Di conseguenza qualsiasi regolamentazione che lo limiti, anche se legittimamente decisa da singoli Stati, viene stigmatizzata e indicata come ostacolo da superare, invitando le autorità competenti Usa a «depenalizzare completamente l’accesso e la prestazione dei servizi di aborto» e l’Unione Europea «a inserire il diritto all’aborto» nella Carta dei diritti fondamentali. Il testo è unidirezionale e non dà spazio a considerazioni differenti né a sfumature nei toni – per esempio, al fatto che se un diritto alla scelta c’è, almeno sia pari a quello di essere messe in condizioni di poter scegliere di essere madri, e sostenute se c’è una richiesta in tal senso.

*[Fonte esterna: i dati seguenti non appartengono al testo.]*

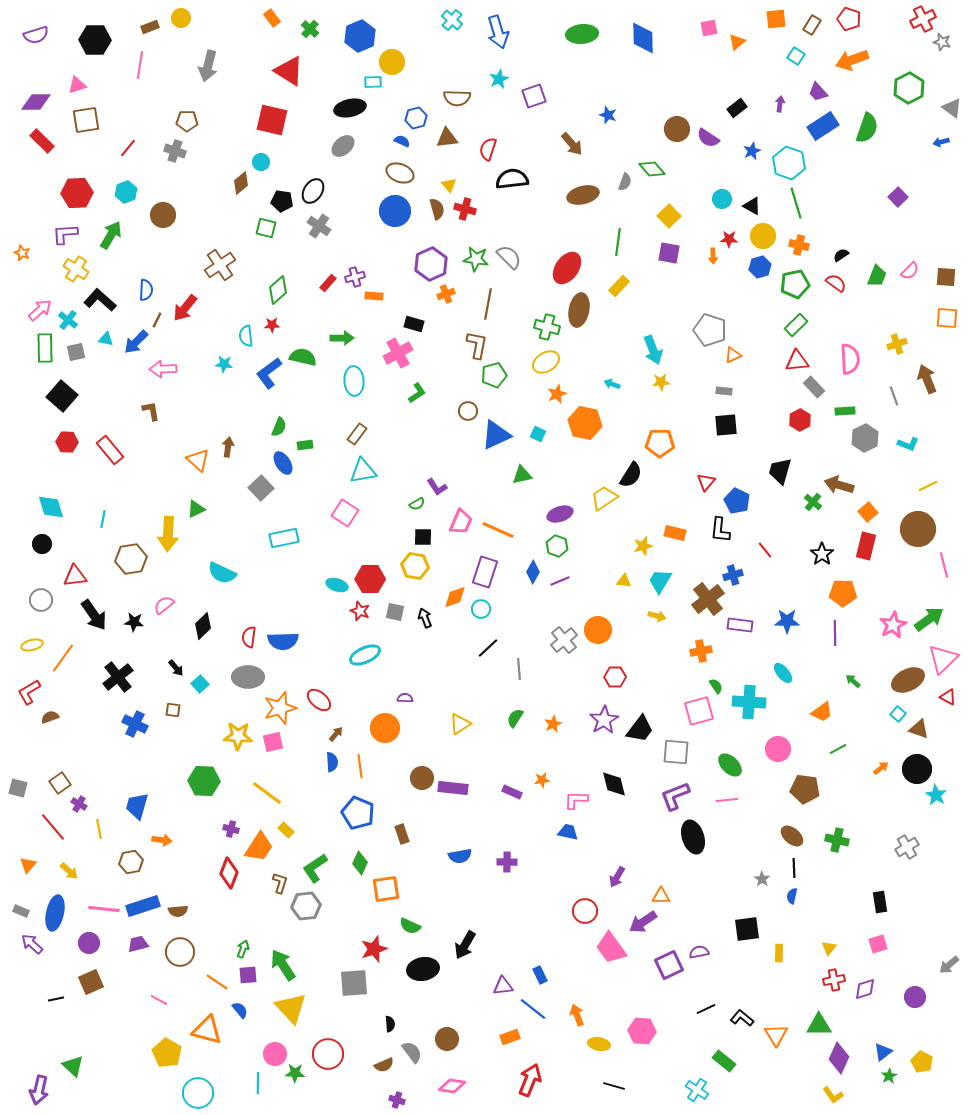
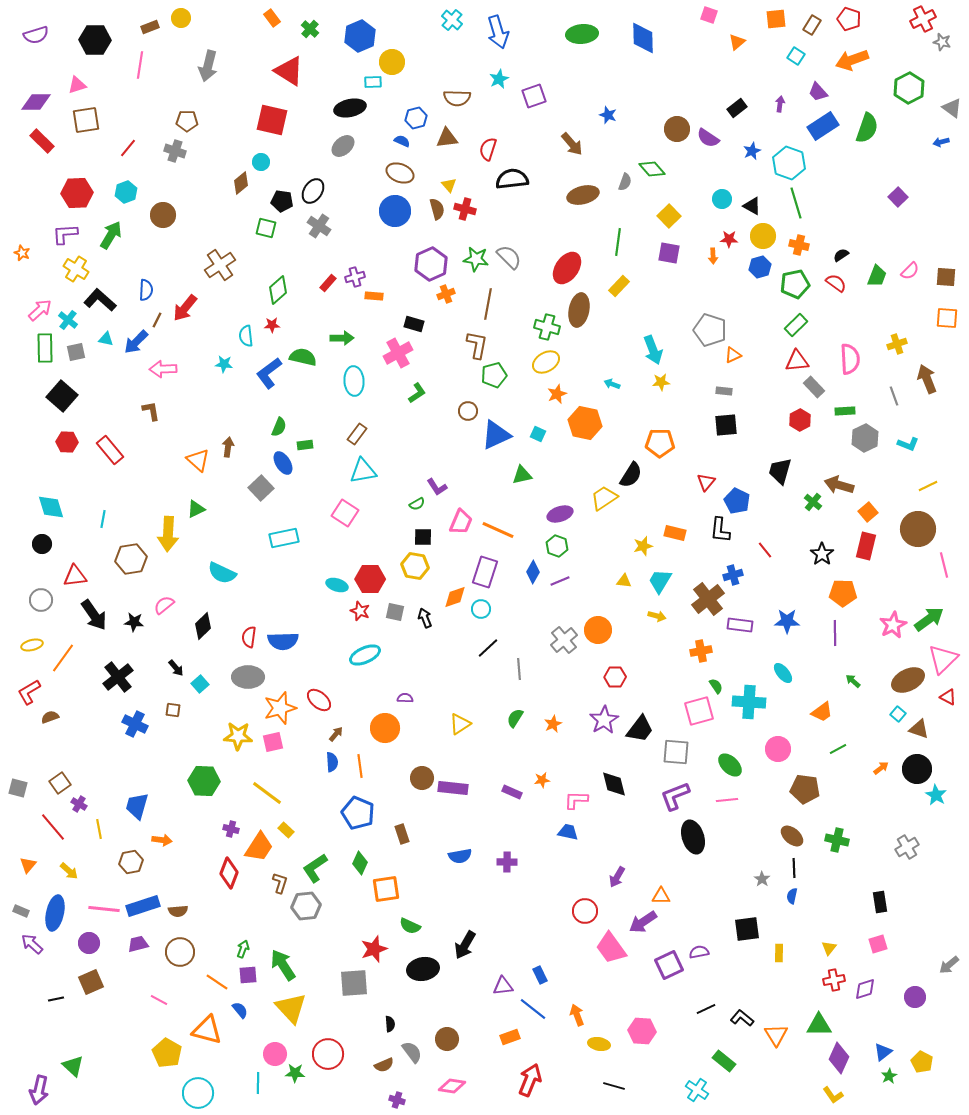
pink square at (709, 28): moved 13 px up; rotated 30 degrees clockwise
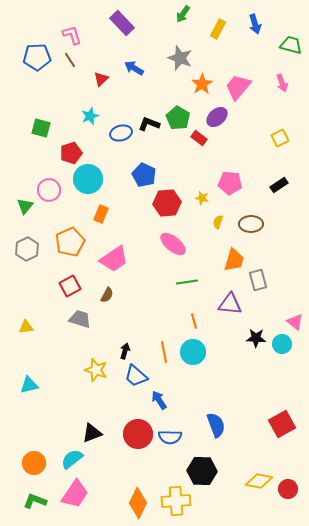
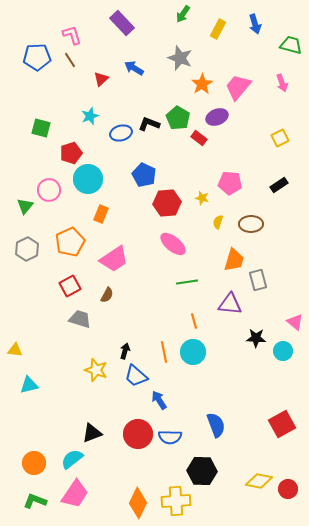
purple ellipse at (217, 117): rotated 20 degrees clockwise
yellow triangle at (26, 327): moved 11 px left, 23 px down; rotated 14 degrees clockwise
cyan circle at (282, 344): moved 1 px right, 7 px down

D’altra parte, in quel testo del diritto alla vita del nascituro si sono perse le tracce: il tono è netto, deciso, senza se e senza ma. La «minaccia » è la possibile revoca della sentenza Roe vs Wade da parte della Corte Suprema americana, ma vengono indicati anche Stati con una preoccupante «regressione » nel «diritto all’aborto», fra i quali il nostro Paese: «Anche in Italia l’accesso all’aborto sta subendo erosioni», recita il testo, che rimanda a una nota a piè di pagina in cui ci si aspetta siano inseriti riferimenti con dati che dimostrano l’accusa.
Un dettaglio, insomma, che però in questo caso dice esattamente l’opposto di quanto affermato nel testo: andando a questo link, si può trovare la risoluzione del Comitato dei Ministri del Consiglio d’Europa del 6 luglio 2016, in risposta a un contenzioso della Cgil di tre anni prima. Il sindacato aveva fatto ricorso protestando, in sintesi, gli impedimenti all’accesso all’aborto in Italia a causa del ricorso elevato all’obiezione di coscienza. Il Comitato dei Ministri del Consiglio d’Europa ha risposto con la risoluzione sopra citata, in cui prende atto delle informazioni date dal governo italiano e «accoglie con favore gli sviluppi positivi »: nessuna condanna, quindi, per l’Italia, nessuna citazione di ostacoli all’accesso all’aborto.
E allora? È questa la documentazione sull’«erosione» dell’accesso all’aborto nel nostro Paese? E ancora: con che criterio è stata costruita questa super-risoluzione, così netta e decisa nell’affermare un diritto e nel denunciarne gli impedimenti? Con quali dati, con quali considerazioni, con quale logica? Ma torniamo all’Italia e alla nota a piè pagina, dove sono riportati i dati sodi e algidi che dimostrano come la legge 194 viene applicata per quanto riguarda sia l’obiezione di coscienza sia l’accesso all’aborto, con 1,6 aborti a settimana per ogni non-obiettore, considerando 44 settimane lavorative in un anno.
Si tratta di una media nazionale, che viene poi riproposta per ciascuna Regione e anche per ciascuna Asl/Distretto all’interno di ogni Regione. Proprio così: il Ministero ha trasmesso in Europa dati nazionali, regionali e anche locali sul carico di lavoro dei nonobiettori: non esiste al mondo una raccolta tanto sistematica e completa, nonostante qualcuno continui a protestare addirittura la mancanza di dati adeguati in merito. Resta il fatto di una risoluzione sul diritto all’aborto con l’Italia nella lista dei Paesi 'cattivi', ma con dati che dimostrano il contrario. Dovrebbe piuttosto allarmare la scarsa e contrastata applicazione della legge 194 nella parte in cui impegna le strutture pubbliche ad aiutare la donna e madre a superare le cause che spingono all’interruzione di gravidanza (ciò che fanno, 'dal basso', i Centri di aiuto alla vita). Tutto questo è surreale. Il dramma della soppressione di una vita umana e della lacerante decisione di una donna (e di che le sta, o non le sta accanto) merita innanzitutto onestà intellettuale e politica.